REQUIREMENT
Among the entries, find each line that includes the string "embalaje" and list it.
__________
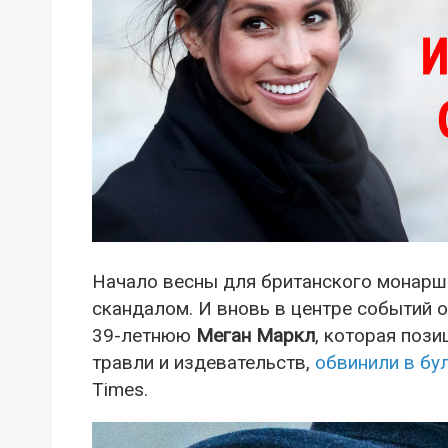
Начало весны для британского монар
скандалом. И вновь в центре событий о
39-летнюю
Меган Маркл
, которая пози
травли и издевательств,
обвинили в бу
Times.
__________
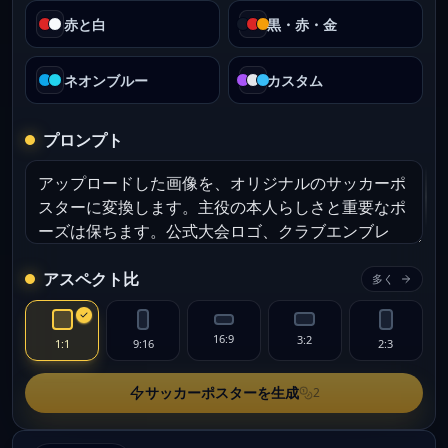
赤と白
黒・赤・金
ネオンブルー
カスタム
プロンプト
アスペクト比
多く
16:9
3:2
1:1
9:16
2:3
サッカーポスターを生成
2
__________
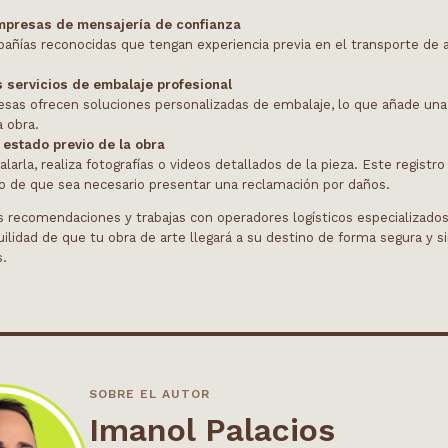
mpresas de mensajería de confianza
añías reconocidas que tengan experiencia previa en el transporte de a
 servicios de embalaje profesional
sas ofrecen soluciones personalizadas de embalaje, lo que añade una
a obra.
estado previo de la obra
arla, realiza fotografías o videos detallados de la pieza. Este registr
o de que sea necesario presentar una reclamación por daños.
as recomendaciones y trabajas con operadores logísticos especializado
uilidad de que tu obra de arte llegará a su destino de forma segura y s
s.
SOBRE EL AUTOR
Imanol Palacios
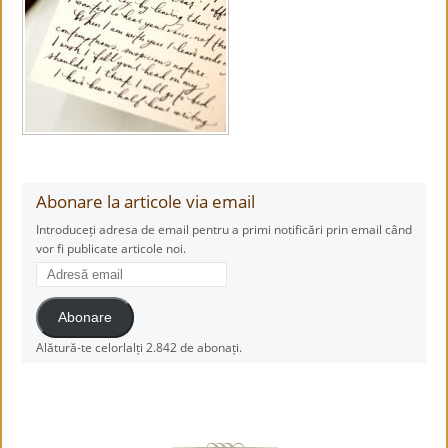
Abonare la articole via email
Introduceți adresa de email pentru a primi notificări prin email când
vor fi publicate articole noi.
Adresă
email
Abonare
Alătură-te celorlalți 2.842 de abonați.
__________
TASK OUTPUT
 servicios de embalaje profesional
sas ofrecen soluciones personalizadas de embalaje, lo que añade una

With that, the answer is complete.